What you should do:
Write out, word for word and with no pictures, each line below from the one containing "Gunter Kramp" through the one containing "ng e e-commerce", both included, and no other line.

Extracted data:
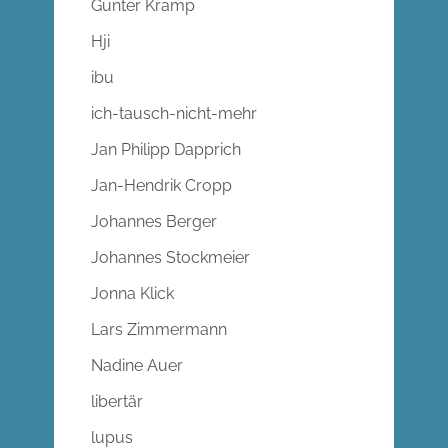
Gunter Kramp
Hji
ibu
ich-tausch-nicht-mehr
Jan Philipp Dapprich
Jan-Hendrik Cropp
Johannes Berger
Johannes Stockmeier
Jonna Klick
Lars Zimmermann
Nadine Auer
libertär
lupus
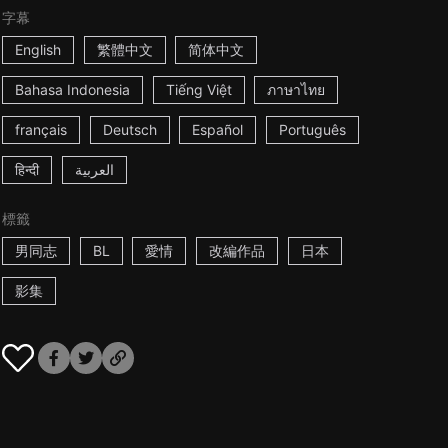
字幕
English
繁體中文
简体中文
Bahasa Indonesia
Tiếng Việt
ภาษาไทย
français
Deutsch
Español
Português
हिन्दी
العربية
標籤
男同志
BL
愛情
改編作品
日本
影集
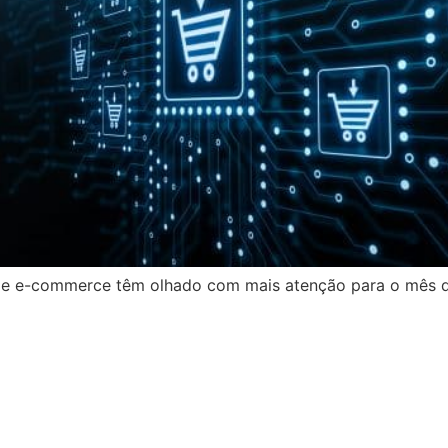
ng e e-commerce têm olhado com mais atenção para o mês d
...
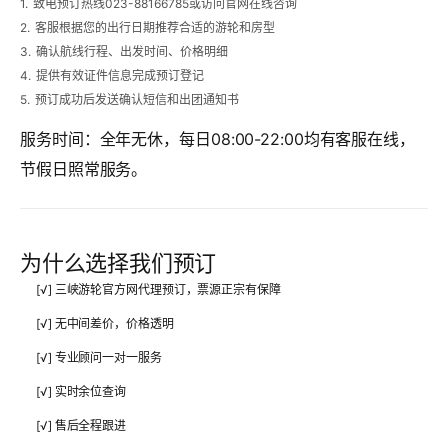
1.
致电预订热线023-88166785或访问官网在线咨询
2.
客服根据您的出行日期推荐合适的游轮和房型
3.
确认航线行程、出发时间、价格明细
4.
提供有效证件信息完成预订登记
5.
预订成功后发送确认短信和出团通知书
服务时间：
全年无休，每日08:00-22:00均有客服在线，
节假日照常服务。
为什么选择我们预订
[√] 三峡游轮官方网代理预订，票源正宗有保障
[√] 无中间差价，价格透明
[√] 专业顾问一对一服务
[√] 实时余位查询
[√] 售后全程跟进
* * *
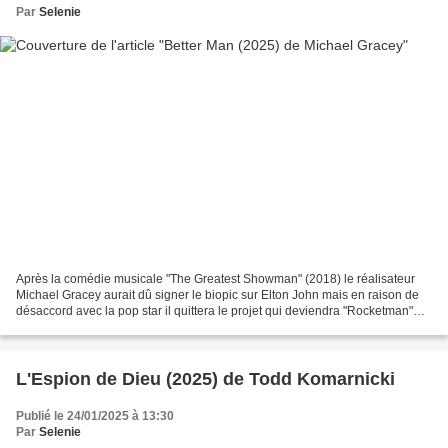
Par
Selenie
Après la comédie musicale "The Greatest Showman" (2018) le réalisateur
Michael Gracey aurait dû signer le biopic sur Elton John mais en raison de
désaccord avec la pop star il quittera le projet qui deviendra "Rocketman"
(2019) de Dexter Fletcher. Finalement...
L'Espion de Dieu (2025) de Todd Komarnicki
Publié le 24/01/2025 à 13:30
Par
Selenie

The answer:
Gunter Kramp
Hji
ibu
ich-tausch-nicht-mehr
Jan Philipp Dapprich
Jan-Hendrik Cropp
Johannes Berger
Johannes Stockmeier
Jonna Klick
Lars Zimmermann
Nadine Auer
libertär
lupus
字幕
English
繁體中文
简体中文
Bahasa Indonesia
Tiếng Việt
ภาษาไทย
français
Deutsch
Español
Português
हिन्दी
العربية
標籤
男同志
BL
愛情
改編作品
日本
影集
ng e e-commerce têm olhado com mais atenção para o mês d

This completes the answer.